*Task*. Work through the data line by line, gathering every line that has the word "item".

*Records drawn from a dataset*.
--*--
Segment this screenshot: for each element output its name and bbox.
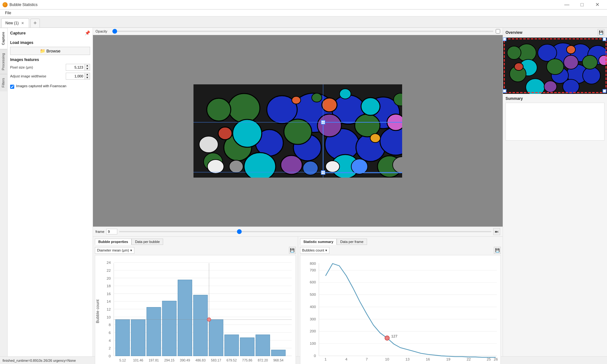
- adjust-width-up[interactable]: ▲: [85, 73, 90, 76]
- svg-point-155: [567, 46, 575, 54]
- svg-text:400: 400: [310, 305, 316, 309]
- opacity-checkbox[interactable]: [496, 29, 500, 33]
- sidebar-item-filters[interactable]: Filters: [0, 74, 7, 91]
- pixel-size-field[interactable]: 5,123: [66, 64, 85, 71]
- svg-text:197.81: 197.81: [149, 358, 159, 362]
- title-bar: Bubble Statistics — □ ✕: [0, 0, 607, 9]
- file-menu[interactable]: File: [3, 10, 14, 16]
- svg-text:12: 12: [107, 307, 111, 311]
- tab-data-per-frame[interactable]: Data per frame: [337, 239, 367, 245]
- svg-text:200: 200: [310, 329, 316, 333]
- pixel-size-down[interactable]: ▼: [85, 67, 90, 70]
- frame-slider[interactable]: [119, 231, 491, 232]
- svg-text:14: 14: [107, 299, 111, 303]
- tab-label: New (1): [5, 21, 19, 25]
- svg-text:10: 10: [385, 357, 389, 361]
- minimize-button[interactable]: —: [560, 0, 574, 9]
- diameter-dropdown[interactable]: Diameter mean (μm) ▾: [95, 247, 134, 254]
- svg-text:101.46: 101.46: [133, 358, 143, 362]
- svg-text:24: 24: [107, 260, 111, 264]
- bubble-image-svg: [193, 84, 402, 178]
- svg-point-36: [207, 160, 224, 173]
- bubbles-count-dropdown[interactable]: Bubbles count ▾: [300, 247, 330, 254]
- pixel-size-row: Pixel size (μm) 5,123 ▲ ▼: [10, 64, 90, 71]
- bubble-props-controls: Diameter mean (μm) ▾ 💾: [95, 247, 296, 254]
- svg-rect-158: [503, 38, 506, 41]
- svg-text:22: 22: [107, 268, 111, 272]
- left-panel: Capture 📌 Load images 📁 Browse Images fe…: [8, 28, 93, 356]
- adjust-width-field[interactable]: 1,000: [66, 73, 85, 80]
- tab-data-per-bubble[interactable]: Data per bubble: [132, 239, 163, 245]
- folder-icon: 📁: [40, 48, 45, 53]
- tab-statistic-summary[interactable]: Statistic summary: [300, 239, 337, 245]
- active-tab[interactable]: New (1) ✕: [1, 18, 29, 27]
- foamscan-checkbox[interactable]: [10, 85, 14, 89]
- pixel-size-input[interactable]: 5,123 ▲ ▼: [66, 64, 90, 71]
- summary-section: Summary: [503, 94, 607, 356]
- foamscan-row: Images captured with Foamscan: [10, 84, 90, 89]
- svg-point-20: [317, 114, 341, 137]
- bubble-properties-panel: Bubble properties Data per bubble Diamet…: [93, 237, 298, 356]
- svg-text:127: 127: [391, 334, 397, 338]
- svg-text:16: 16: [426, 357, 430, 361]
- app-title: Bubble Statistics: [9, 3, 38, 7]
- svg-rect-72: [240, 338, 254, 356]
- svg-point-32: [312, 93, 322, 102]
- svg-text:4: 4: [345, 357, 347, 361]
- tab-bubble-properties[interactable]: Bubble properties: [95, 239, 132, 245]
- overview-save-button[interactable]: 💾: [598, 29, 604, 36]
- svg-text:20: 20: [107, 276, 111, 280]
- adjust-width-input[interactable]: 1,000 ▲ ▼: [66, 73, 90, 80]
- close-button[interactable]: ✕: [590, 0, 604, 9]
- maximize-button[interactable]: □: [575, 0, 589, 9]
- svg-point-11: [207, 98, 231, 121]
- adjust-width-row: Adjust image widthwise 1,000 ▲ ▼: [10, 73, 90, 80]
- opacity-bar: Opacity: [93, 28, 503, 35]
- panel-header: Capture 📌: [10, 30, 90, 35]
- new-tab-button[interactable]: +: [30, 19, 40, 27]
- svg-text:800: 800: [310, 261, 316, 265]
- main-layout: Capture Processing Filters Capture 📌 Loa…: [0, 28, 607, 356]
- adjust-width-down[interactable]: ▼: [85, 76, 90, 79]
- pixel-size-label: Pixel size (μm): [10, 65, 33, 69]
- frame-end-button[interactable]: ⏭: [493, 228, 500, 235]
- pixel-size-up[interactable]: ▲: [85, 64, 90, 67]
- svg-text:968.54: 968.54: [273, 358, 283, 362]
- browse-button[interactable]: 📁 Browse: [10, 47, 90, 55]
- svg-text:22: 22: [467, 357, 471, 361]
- svg-point-15: [355, 114, 380, 137]
- browse-label: Browse: [46, 49, 60, 53]
- svg-text:700: 700: [310, 268, 316, 272]
- images-features-label: Images features: [10, 58, 90, 62]
- pixel-size-spinner: ▲ ▼: [85, 64, 90, 71]
- right-chart-save-button[interactable]: 💾: [494, 247, 501, 254]
- frame-input[interactable]: 9: [106, 229, 117, 234]
- svg-rect-65: [131, 319, 145, 356]
- svg-text:8: 8: [109, 323, 111, 327]
- opacity-slider[interactable]: [112, 31, 493, 32]
- sidebar-item-processing[interactable]: Processing: [0, 49, 7, 74]
- svg-text:679.52: 679.52: [227, 358, 237, 362]
- adjust-width-spinner: ▲ ▼: [85, 73, 90, 80]
- app-icon: [3, 2, 8, 7]
- left-chart-save-button[interactable]: 💾: [289, 247, 296, 254]
- summary-content: [506, 103, 604, 141]
- svg-text:390.49: 390.49: [180, 358, 190, 362]
- status-text: finished_runtime=0.8910s 26/26 urgency=N…: [3, 359, 76, 362]
- svg-point-28: [351, 159, 368, 174]
- panel-pin-button[interactable]: 📌: [85, 30, 90, 35]
- bubbles-count-arrow-icon: ▾: [325, 248, 327, 252]
- svg-rect-74: [271, 350, 285, 356]
- svg-text:19: 19: [446, 357, 450, 361]
- svg-text:18: 18: [107, 284, 111, 288]
- bubbles-count-label: Bubbles count: [302, 248, 324, 252]
- svg-text:16: 16: [107, 292, 111, 296]
- tab-close-button[interactable]: ✕: [20, 21, 25, 26]
- svg-rect-68: [178, 280, 192, 356]
- svg-text:7: 7: [365, 357, 368, 361]
- frame-label: frame: [95, 230, 104, 234]
- svg-rect-69: [193, 295, 208, 356]
- sidebar-item-capture[interactable]: Capture: [0, 28, 7, 49]
- svg-point-153: [544, 81, 557, 92]
- svg-text:25: 25: [487, 357, 491, 361]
--*--
*Final answer*.
- sidebar-item-filters[interactable]: Filters: [0, 74, 7, 91]
- sidebar-item-processing[interactable]: Processing: [0, 49, 7, 74]
- sidebar-item-capture[interactable]: Capture: [0, 28, 7, 49]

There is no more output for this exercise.